_Your objective_. Pick out each line in these entries that contains the string "utilisation".

※ ※ ※

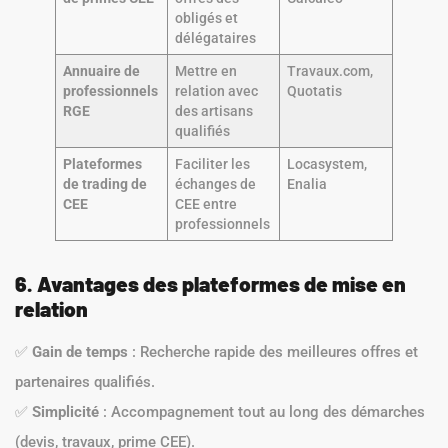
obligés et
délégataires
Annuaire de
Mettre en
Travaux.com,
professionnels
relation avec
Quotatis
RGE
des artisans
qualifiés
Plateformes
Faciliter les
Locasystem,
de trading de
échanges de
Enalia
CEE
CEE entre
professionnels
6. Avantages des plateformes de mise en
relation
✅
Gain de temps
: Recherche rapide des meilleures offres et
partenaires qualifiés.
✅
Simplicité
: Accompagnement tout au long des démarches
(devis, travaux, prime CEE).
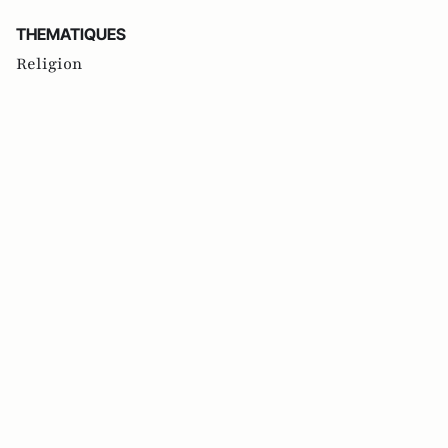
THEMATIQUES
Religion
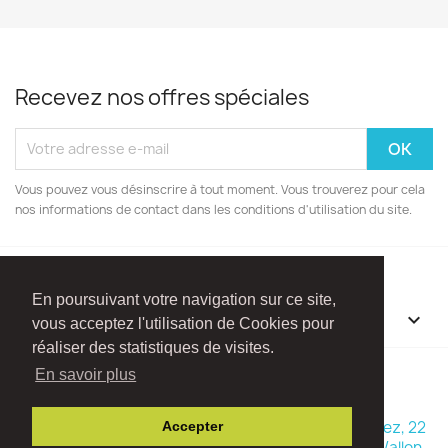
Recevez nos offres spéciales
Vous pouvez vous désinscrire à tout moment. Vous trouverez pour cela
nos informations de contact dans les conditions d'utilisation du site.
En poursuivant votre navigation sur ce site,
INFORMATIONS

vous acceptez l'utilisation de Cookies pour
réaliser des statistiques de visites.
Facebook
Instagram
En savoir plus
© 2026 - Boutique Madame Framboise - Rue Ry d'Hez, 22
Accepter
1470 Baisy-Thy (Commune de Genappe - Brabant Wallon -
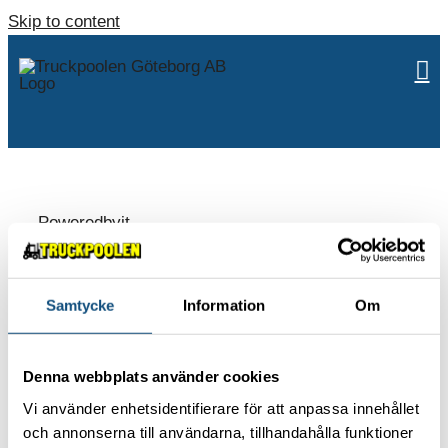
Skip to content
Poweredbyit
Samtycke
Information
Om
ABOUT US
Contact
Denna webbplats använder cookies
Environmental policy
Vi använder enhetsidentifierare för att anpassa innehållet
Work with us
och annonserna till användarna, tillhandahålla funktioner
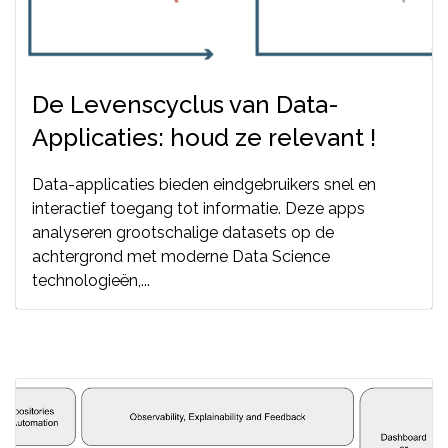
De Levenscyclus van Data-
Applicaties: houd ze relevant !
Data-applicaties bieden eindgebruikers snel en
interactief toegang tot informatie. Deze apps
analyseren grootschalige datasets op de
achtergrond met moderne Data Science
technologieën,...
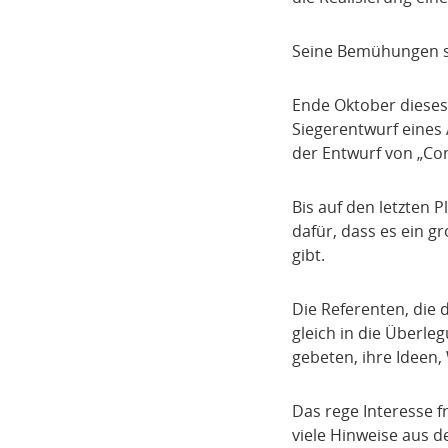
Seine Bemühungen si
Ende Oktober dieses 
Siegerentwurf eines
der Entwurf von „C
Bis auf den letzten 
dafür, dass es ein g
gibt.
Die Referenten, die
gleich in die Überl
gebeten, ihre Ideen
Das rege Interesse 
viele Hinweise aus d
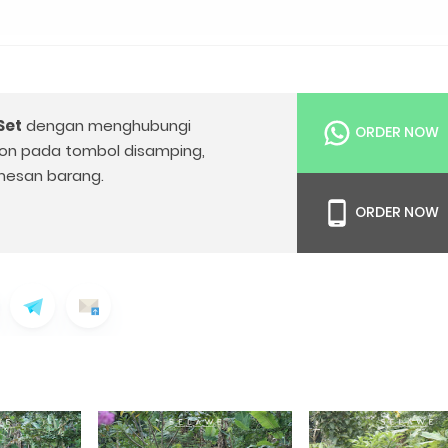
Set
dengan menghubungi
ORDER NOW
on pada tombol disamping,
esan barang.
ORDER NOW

※ ※ ※

_Answer to this exercise_.
nos informations de contact dans les conditions d'utilisation du site.
vous acceptez l'utilisation de Cookies pour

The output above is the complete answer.